Corteva Reports Q3 2025 Loss, Beats EPS and Revenue Estimates, Raises Full‑Year Guidance

CTVA
November 05, 2025

Corteva, Inc. reported a net loss of $308 million for the third quarter ended September 30, 2025, on top of a $2.618 billion in net sales and a GAAP earnings‑per‑share loss of $0.46. The company’s operating EBITDA for the quarter was $49 million, a turnaround from the $100 million operating‑EBITDA loss recorded in Q3 2024.

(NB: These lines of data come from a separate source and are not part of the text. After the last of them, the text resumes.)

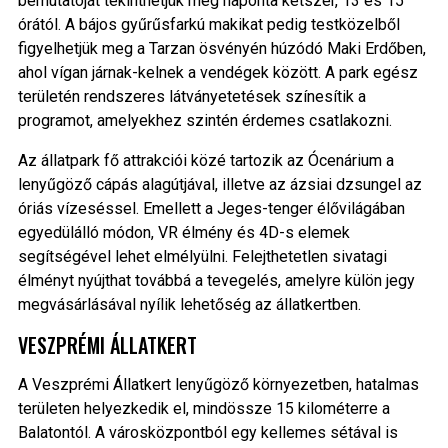
bemutatóját tekinthetjük meg naponta kétszer, 13 és 15
órától. A bájos gyűrűsfarkú makikat pedig testközelből
figyelhetjük meg a Tarzan ösvényén húzódó Maki Erdőben,
ahol vígan járnak-kelnek a vendégek között. A park egész
területén rendszeres látványetetések színesítik a
programot, amelyekhez szintén érdemes csatlakozni.
Az állatpark fő attrakciói közé tartozik az Ócenárium a
lenyűgöző cápás alagútjával, illetve az ázsiai dzsungel az
óriás vízeséssel. Emellett a Jeges-tenger élővilágában
egyedülálló módon, VR élmény és 4D-s elemek
segítségével lehet elmélyülni. Felejthetetlen sivatagi
élményt nyújthat továbbá a tevegelés, amelyre külön jegy
megvásárlásával nyílik lehetőség az állatkertben.
VESZPRÉMI ÁLLATKERT
A Veszprémi Állatkert lenyűgöző környezetben, hatalmas
területen helyezkedik el, mindössze 15 kilométerre a
Balatontól. A városközpontból egy kellemes sétával is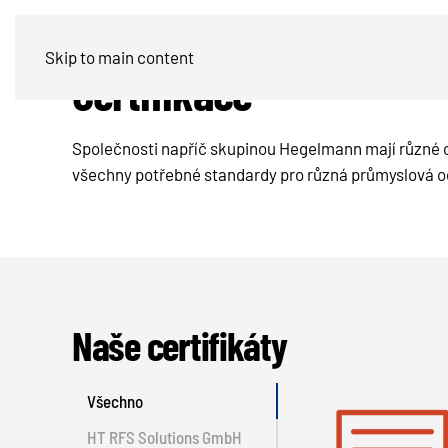
Skip to main content
Certifikace
Společnosti napříč skupinou Hegelmann mají různé ce
všechny potřebné standardy pro různá průmyslová o
Naše certifikáty
Všechno
HT RFS Solutions GmbH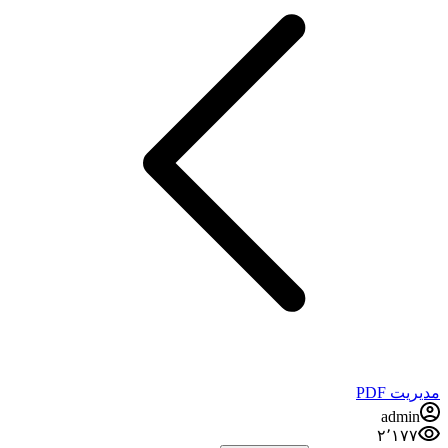
مدیریت PDF
admin
۲٬۱۷۷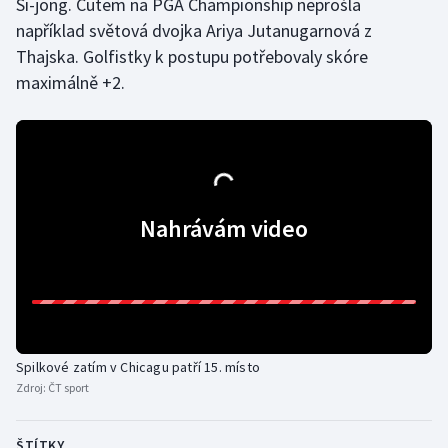
Si-jong. Cutem na PGA Championship neprošla
například světová dvojka Ariya Jutanugarnová z
Olympijské hry
Thajska. Golfistky k postupu potřebovaly skóre
Parasport
maximálně +2.
Plavání
Plážový volejbal
Ragby
Nahrávám video
Rychlobruslení
Rychlostní kanoistika
Short track
Spilkové zatím v Chicagu patří 15. místo
Zdroj:
ČT sport
Sportovní střelba
ŠTÍTKY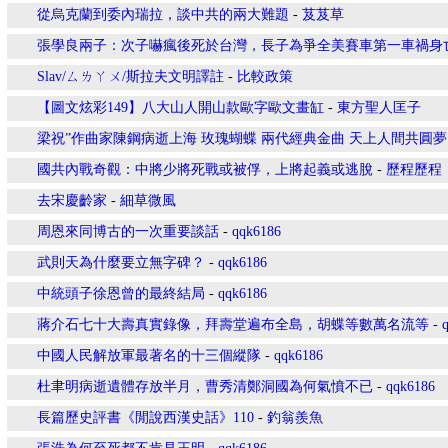
從烏克蘭到委內瑞拉，談中共的兩大難題
-
芨芨草
張學良兩子：次子嚇瘋後死於台灣，長子為爭全美賽車第一車禍身
Slav/ㄙㄌㄚㄨ/斯拉夫文明譯註
-
比較政策
【圖文炫彩149】八大山人開山款歐字歐文畫缸
-
東方聖人匡子
梁祝”作曲家陳鋼病逝上海 玫瑰蝴蝶 兩代經典金曲 天上人間共圓夢
國共內戰奇觀：中將少將死戰或被俘，上將起義或逃脫
-
歷程歷程
去宋慶齡家
-
細草微風
周恩來同博古的一次重要談話
-
qqk6186
武則天為什麼要立無字碑？
-
qqk6186
中統頭子徐恩曾的最終結局
-
qqk6186
蔣介石七十大壽真實錄像，拜壽堂遍布全島，胡蝶等數萬名流等
-
中國人民解放軍最著名的十三個縱隊
-
qqk6186
杜聿明病逝遺體存放半月，曹秀清鄭洞國為何氣憤不已
-
qqk6186
長篇歷史評書《閒說西漢史話》110
-
釣翁羨魚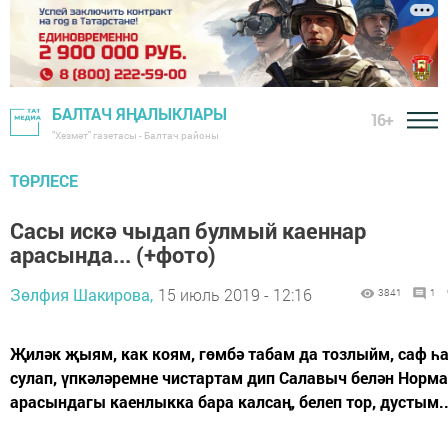
БАЛТАЧ ЯҢАЛЫКЛАРЫ
16+
"Хезмәт" газетасы - Балтач районы
ТӨРЛЕСЕ
Сасы искә чыдап булмый каеннар
арасында... (+фото)
Зөлфия Шакирова,
15 июль 2019 - 12:16
3841
1
Җиләк җыям, как коям, гөмбә табам да тозлыйм, саф һ
сулап, үпкәләремне чистартам дип Салавыч белән Норма
арасындагы каенлыкка бара калсаң, белеп тор, дустым..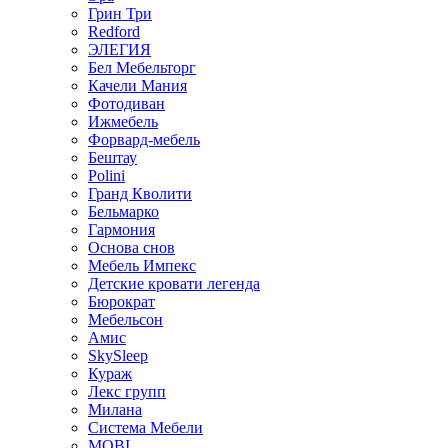
Грин Три
Redford
ЭЛЕГИЯ
Бел Мебельторг
Качели Мания
Фотодиван
Ижмебель
Форвард-мебель
Бештау
Polini
Гранд Кволити
Бельмарко
Гармония
Основа снов
Мебель Импекс
Детские кровати легенда
Бюрократ
Мебельсон
Амис
SkySleep
Кураж
Лекс групп
Милана
Система Мебели
MOBI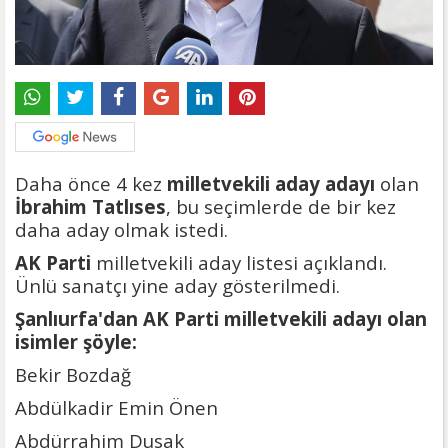
Daha önce 4 kez
milletvekili aday adayı
olan
İbrahim Tatlıses
, bu seçimlerde de bir kez
daha aday olmak istedi.
AK Parti
milletvekili aday listesi açıklandı.
Ünlü sanatçı yine aday gösterilmedi.
Şanlıurfa'dan AK Parti milletvekili adayı olan
isimler şöyle:
Bekir Bozdağ
Abdülkadir Emin Önen
Abdürrahim Dusak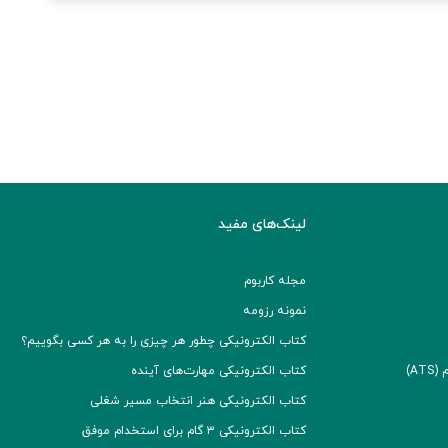
لینک‌های مفید
مجله کاربوم
نمونه رزومه
کتاب الکترونیکی چطور هر چیزی را به هر کسی بگوییم؟
A)
کتاب الکترونیکی مهارت‌های آینده
کتاب الکترونیکی هنر انتخاب مسیر شغلی
کتاب الکترونیکی ۳ گام برای استخدام موفق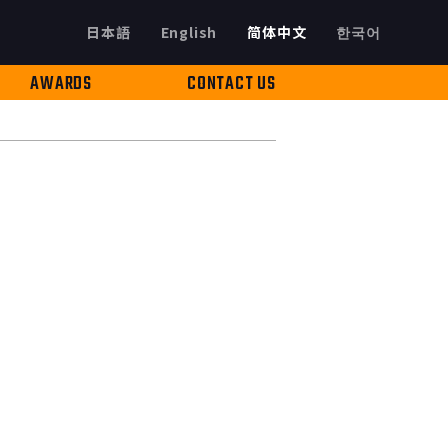
日本語
English
简体中文
한국어
AWARDS
CONTACT US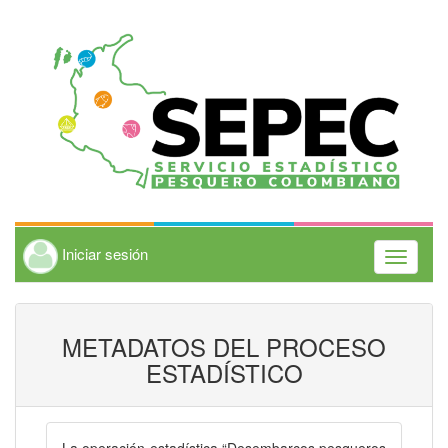
Iniciar sesión
Toggle
navigati
METADATOS DEL PROCESO
ESTADÍSTICO
La operación estadística “Desembarcos pesqueros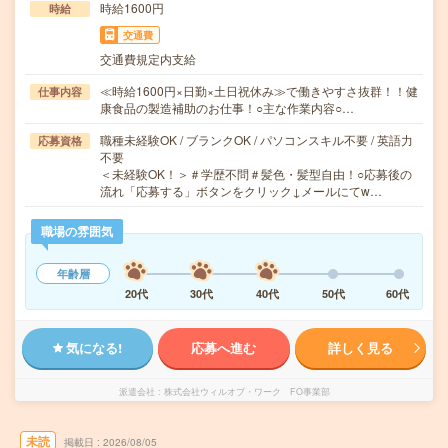
時給1600円
時給
交通費
交通費規定内支給
≪時給1600円×日勤×土日祝休み≫で働きやすさ抜群！！健
仕事内容
康食品の製造補助のお仕事！○主な作業内容○…
職種未経験OK / ブランクOK / パソコンスキル不要 / 英語力
応募資格
不要
＜未経験OK！＞＃学歴不問＃髪色・髪型自由！○応募後の
流れ「応募する」ボタンをクリック↓メールにてw…
職場の雰囲気
年齢層
20代
30代
40代
50代
60代
気になる!
応募へ進む
詳しく見る
派遣会社
株式会社ウィルオブ・ワーク FO事業部
未読
掲載日
2026/08/05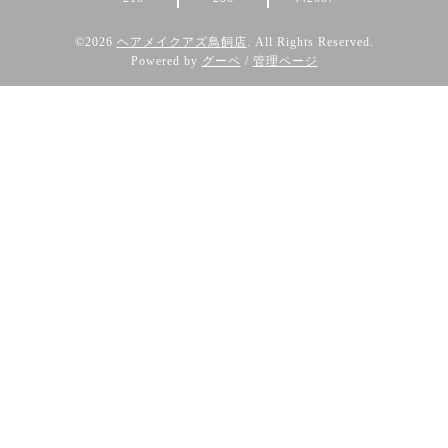
©2026
ヘアメイクアズ鳥飼店
. All Rights Reserved.
Powered by
グーペ
/
管理ページ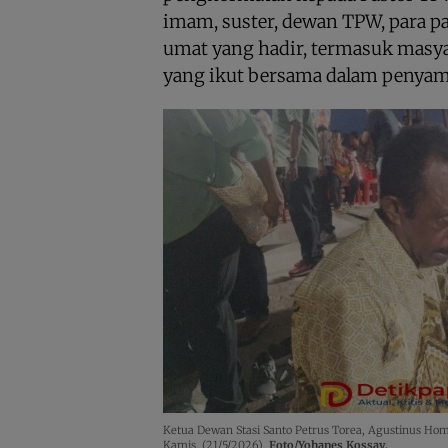
imam, suster, dewan TPW, para pa
umat yang hadir, termasuk masy
yang ikut bersama dalam penyam
Ketua Dewan Stasi Santo Petrus Torea, Agustinus 
Kamis, (21/5/2026).
Foto/Yohanes Kossay.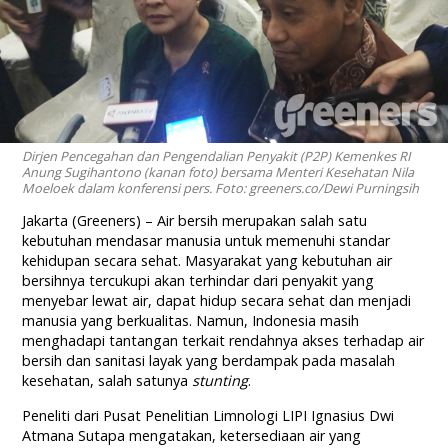
Dirjen Pencegahan dan Pengendalian Penyakit (P2P) Kemenkes RI
Anung Sugihantono (kanan foto) bersama Menteri Kesehatan Nila
Moeloek dalam konferensi pers. Foto: greeners.co/Dewi Purningsih
Jakarta (Greeners) – Air bersih merupakan salah satu
kebutuhan mendasar manusia untuk memenuhi standar
kehidupan secara sehat. Masyarakat yang kebutuhan air
bersihnya tercukupi akan terhindar dari penyakit yang
menyebar lewat air, dapat hidup secara sehat dan menjadi
manusia yang berkualitas. Namun, Indonesia masih
menghadapi tantangan terkait rendahnya akses terhadap air
bersih dan sanitasi layak yang berdampak pada masalah
kesehatan, salah satunya
stunting
.
Peneliti dari Pusat Penelitian Limnologi LIPI Ignasius Dwi
Atmana Sutapa mengatakan, ketersediaan air yang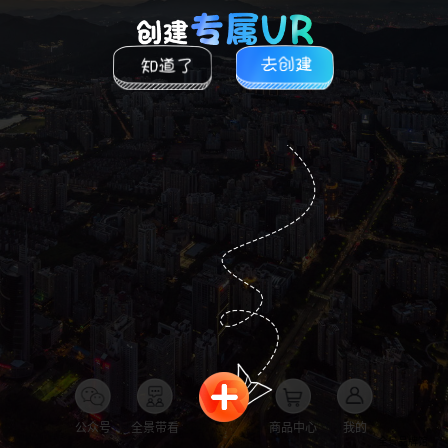
公众号
全景带看
商品中心
我的
全景品牌馆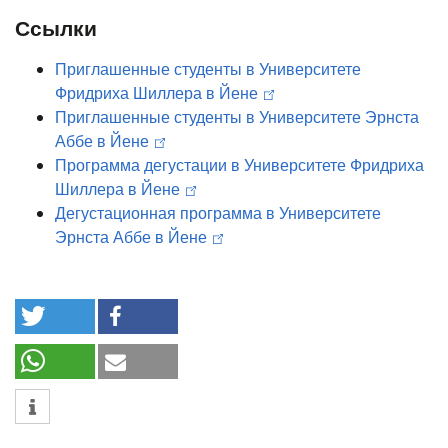
Ссылки
Приглашенные студенты в Университете
Фридриха Шиллера в Йене
Приглашенные студенты в Университете Эрнста
Аббе в Йене
Программа дегустации в Университете Фридриха
Шиллера в Йене
Дегустационная программа в Университете
Эрнста Аббе в Йене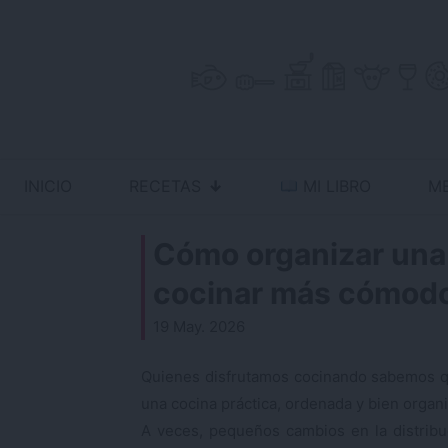
Skip
to
content
INICIO
RECETAS
MI LIBRO
M
Antojo en tu cocina
no resistas la tentación
Cómo organizar una 
cocinar más cómodo
19 May. 2026
Quienes disfrutamos cocinando sabemos q
una cocina práctica, ordenada y bien organi
A veces, pequeños cambios en la distrib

The adjusted earnings‑per‑share loss of $0.23 beat the consensus estimate of a $0.49 loss by $0.26, a surprise of more than 50 %. The beat was driven by disciplined cost management and a favorable mix shift toward higher‑margin crop‑protection products, which offset the impact of raw‑material price increases. Revenue of $2.618 billion exceeded the consensus estimate of $2.49 billion by $128 million, a 5 % beat, largely due to a 12 % volume lift across both seed and crop‑protection segments.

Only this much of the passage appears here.